De moins en moins de titres français

Longtemps considérée comme un eldorado pour le livre français en traduction, la Chine achète de moins en moins de titres français, et étrangers en général, depuis 2017. Pourtant, le mandarin reste la première langue de cession de droits (la seconde avec les coéditions) pour les éditeurs tricolores. Plus de 57% des livres français acquis en Chine en 2023 étaient des livres jeunesse, ce qui en fait le segment-locomotive des cessions de droits chinois, loin devant les SHS, la BD et la fiction. La Chine trouve dans la production jeunesse française ce qui lui manque, alors qu’elle produit encore essentiellement des contenus orientés sur l’éducation, héritiers de la politique de l’enfant unique. Et il est à l’évidence plus aisé pour les livres pour enfants de répondre aux exigences du contrôle exercé, avant toute publication, par les autorités chinoises.

Cette position privilégiée des collaborations franco-chinoises en jeunesse fait de la CCBF un rendez-vous important pour les acteurs du secteur. Cette édition a signé le retour d’une participation française dans sa configuration antérieure à l’épidémie de Covid, après quatre éditions chaotiques. Qu’ils aient pallié les restrictions de mobilité, pendant ces années de fermeture, en usant de technologies adaptées à la distance ou qu’ils aient été contraints de privilégier des marchés plus accessibles, les participants ont tous insisté sur l’importance de leur présence à Shanghai cette année.

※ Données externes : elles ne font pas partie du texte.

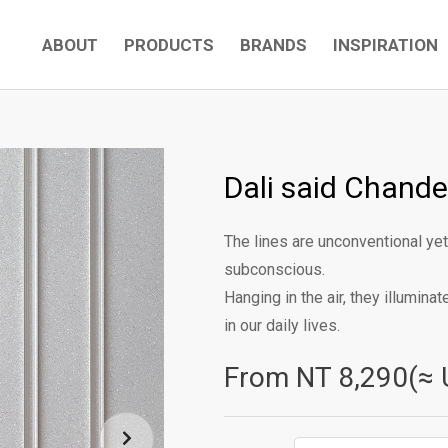
ABOUT
PRODUCTS
BRANDS
INSPIRATION
Dali said Chandel
The lines are unconventional yet
subconscious.
Hanging in the air, they illumina
in our daily lives.
From NT
8,290(≈ 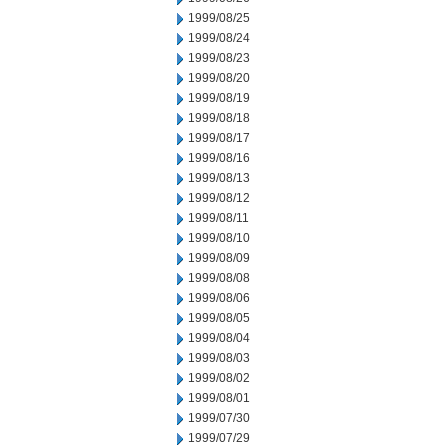
1999/08/25
1999/08/24
1999/08/23
1999/08/20
1999/08/19
1999/08/18
1999/08/17
1999/08/16
1999/08/13
1999/08/12
1999/08/11
1999/08/10
1999/08/09
1999/08/08
1999/08/06
1999/08/05
1999/08/04
1999/08/03
1999/08/02
1999/08/01
1999/07/30
1999/07/29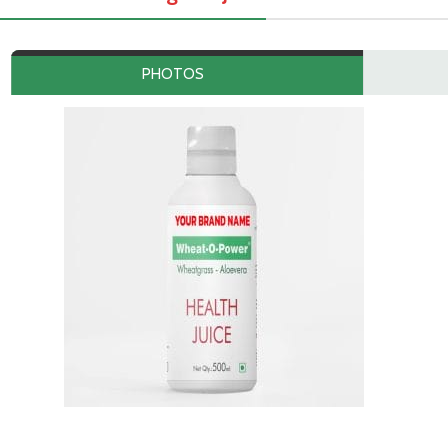
PHOTOS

Les liens virtuels ne remplacent jamais, surtout en Asie, une rencontre physique pour une bonne compréhension d’un marché complexe et concurrentiel, secoué par les difficultés auxquelles sont confrontés les éditeurs chinois, depuis les répercussions de la crise économique ou de la baisse de la natalité, jusqu’aux injonctions à siniser leurs contenus, en passant par la concurrence déloyale des plateformes digitales où se font, à prix cassés, plus de 80% des ventes de livres.

Soutien chinois 

La CCBF, qui se positionne d’autant plus comme une foire internationale qu’elle est coorganisée par la Foire de Bologne depuis 2018, n’a pas ménagé ses efforts pour faire revenir les éditeurs étrangers à Shanghai, prenant en charge leurs nuits d’hôtel. Le BIEF s’est également adapté en proposant des tarifs préférentiels aux participants et l’Ambassade de France en Chine a soutenu financièrement l’opération.

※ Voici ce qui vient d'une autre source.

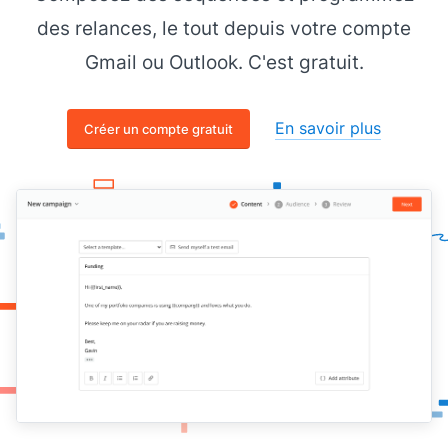
des relances, le tout depuis votre compte
Gmail ou Outlook. C'est gratuit.
En savoir plus
Créer un compte gratuit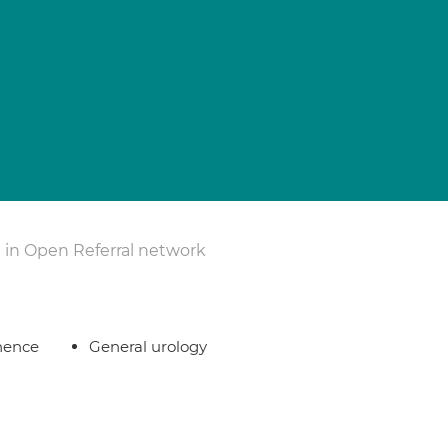
 in Open Referral network
nence
General urology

Sans ce soutien, les éditeurs français auraient-ils entrepris ce voyage jusqu’à Shanghai ? « Oui, Nathan travaille depuis plus de 30 ans avec la Chine, l’ADN de notre catalogue matchant particulièrement bien avec l’éducation à la chinoise », répond Marie Dessaix, responsable des droits étrangers des éditions Nathan. « Non, ce déplacement a un coût important et il est évident que nous n'aurions pas pris de stand si nous n'avions pas reçu un coup de pouce des organisateurs », répond Florent Grandin, cofondateur des éditions Père Fouettard. Pour les éditions Glénat qui participent pour la première fois à la CCBF, cette opportunité est un premier pas vers une stratégie de présence plus fréquente sur les différents salons chinois.

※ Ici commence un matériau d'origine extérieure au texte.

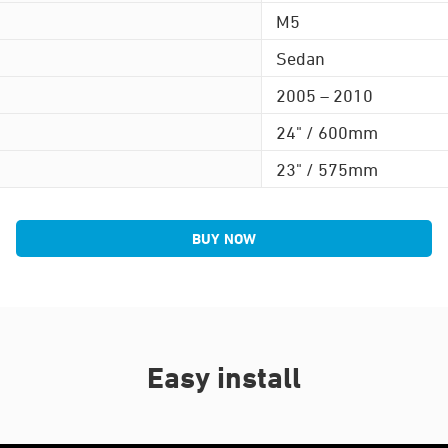
M5
Sedan
2005 – 2010
24" / 600mm
23" / 575mm
BUY NOW
Easy install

Si la participation française à la CCBF n’a pas retrouvé son niveau d’avant-Covid, la curiosité demeure de part et d’autre, dans une configuration où la France et la Chine ont intérêt à collaborer sur le front du livre jeunesse. Les éditeurs français peuvent difficilement se détourner de l’immense marché que représente encore la Chine ; les éditeurs chinois peuvent difficilement se détourner de la production française, riche et diversifiée, pour poursuivre leur combat, puisque c’en est un dans un contexte politique et économique qui ne les incite pas à publier des livres en traduction.